Why experts are pushing for breastfeeding, warn against formula feeding

Health & Science
By Mercy Kahenda | Aug 04, 2025
Woman breastfeeding her child. [Courtesy/GettyImages]

Thirty-nine-year-old Elizabeth Aura* is overwhelmed with joy as she cuddles her two-year-old son.

In an instant, her eyes brim with tears as memories of her pregnancy and delivery journey flood back.

Elizabeth, from Naivasha, had long feared becoming pregnant. What terrified her even more was the thought of breastfeeding. She is HIV-positive.

“Would my baby be born with the virus? Would I ever be able to breastfeed safely?” Those were the questions that haunted her.

But under the close care of her doctor, Elizabeth was reassured and guided every step of the way.

She adhered to her treatment plan, successfully suppressed her viral load, and was advised it was safe to conceive.

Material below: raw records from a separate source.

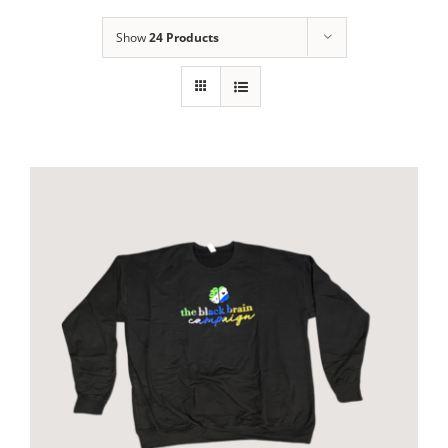
Show
24 Products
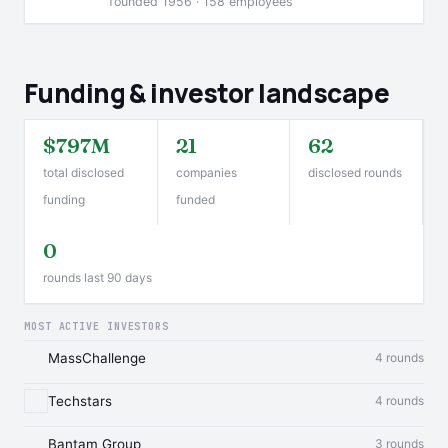
founded 1956 · 158 employees
Funding & investor landscape
$797M
21
62
total disclosed
companies
disclosed rounds
funding
funded
0
rounds last 90 days
MOST ACTIVE INVESTORS
MassChallenge
4 rounds
Techstars
4 rounds
Bantam Group
3 rounds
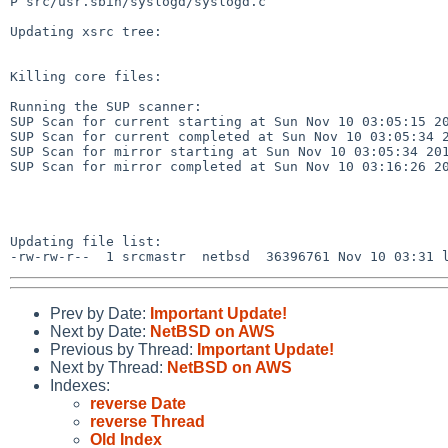
P src/usr.sbin/syslogd/syslogd.c

Updating xsrc tree:

Killing core files:

Running the SUP scanner:

SUP Scan for current starting at Sun Nov 10 03:05:15 20
SUP Scan for current completed at Sun Nov 10 03:05:34 2
SUP Scan for mirror starting at Sun Nov 10 03:05:34 201
SUP Scan for mirror completed at Sun Nov 10 03:16:26 20
Updating file list:

Prev by Date:
Important Update!
Next by Date:
NetBSD on AWS
Previous by Thread:
Important Update!
Next by Thread:
NetBSD on AWS
Indexes:
reverse Date
reverse Thread
Old Index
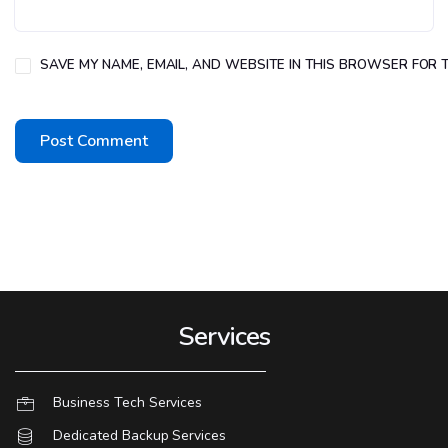
SAVE MY NAME, EMAIL, AND WEBSITE IN THIS BROWSER FOR T
Services
Business Tech Services
Dedicated Backup Services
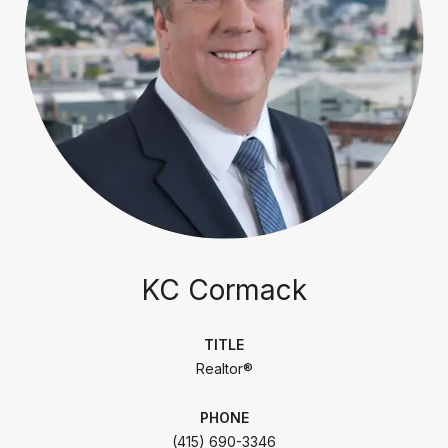
KC Cormack
TITLE
Realtor®
PHONE
(415) 690-3346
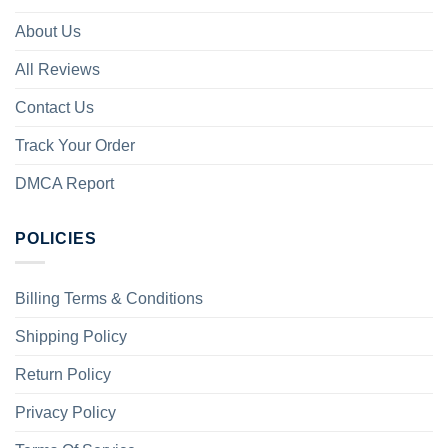
About Us
All Reviews
Contact Us
Track Your Order
DMCA Report
POLICIES
Billing Terms & Conditions
Shipping Policy
Return Policy
Privacy Policy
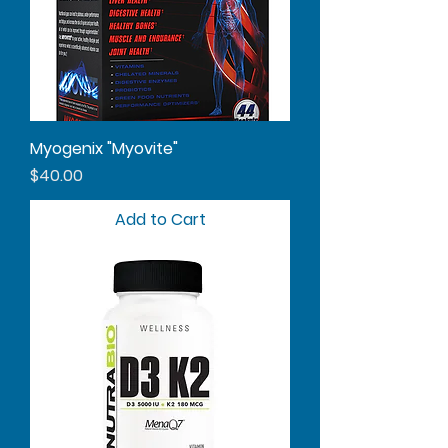
Myogenix "Myovite"
Price
$40.00
Add to Cart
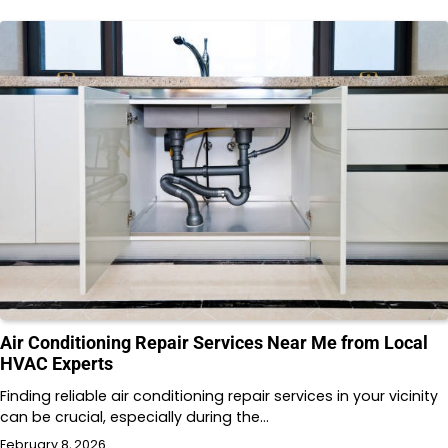
Air Conditioning Repair Services Near Me from Local
HVAC Experts
Finding reliable air conditioning repair services in your vicinity
can be crucial, especially during the…
February 8, 2026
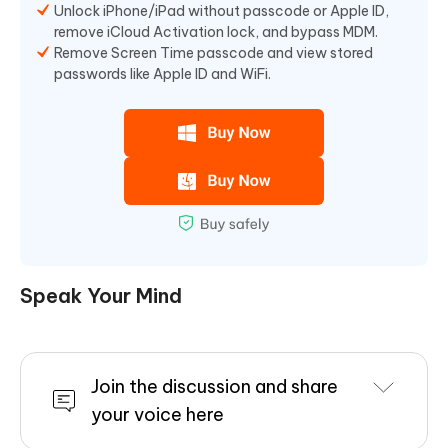
Unlock iPhone/iPad without passcode or Apple ID,
remove iCloud Activation lock, and bypass MDM.
Remove Screen Time passcode and view stored
passwords like Apple ID and WiFi.
Speak Your Mind
Join the discussion and share
your voice here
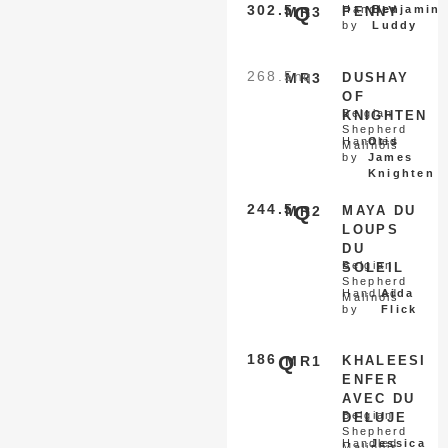
302.5
Q
Handled
Benjamin
MR3
PENNY
by
Luddy
268.5
nq
MR3
DUSHAY
OF
Belgian
KNIGHTEN
Shepherd
Handled
Otis
Malinois
by
James
Knighten
244.5
Q
MR2
MAYA DU
LOUPS
DU
Belgian
SOLEIL
Shepherd
Handled
Aida
Malinois
by
Flick
186
Q
MR1
KHALEESI
ENFER
AVEC DU
Belgian
DELUJE
Shepherd
Handled
Jessica
Malinois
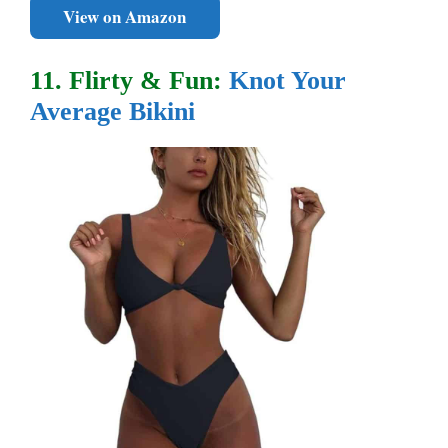
View on Amazon
11. Flirty & Fun:
Knot Your
Average Bikini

Immediately after birth, her newborn was given prophylaxis—zidovudine and nevirapine (medicines that help prevent HIV transmission from mother to child).

Even as peers discouraged her from breastfeeding—for fear of passing on the virus—Elizabeth remained steadfast.

For the first six months, her baby received nothing but breast milk—no water, no porridge, no other foods.

After that, she gradually introduced complementary foods but continued to breastfeed until her son turned two.

Today, her youngest child is HIV-negative.

“My toughest days were during breastfeeding,” she says, overwhelmed by tears of joy. “But today, I’m the happiest person on earth, knowing my son will never have to take ARVs for life, like I do.”

Her child remains HIV-negative. ‘Living proof’, she says, that following medical guidance and exclusive breastfeeding can save lives.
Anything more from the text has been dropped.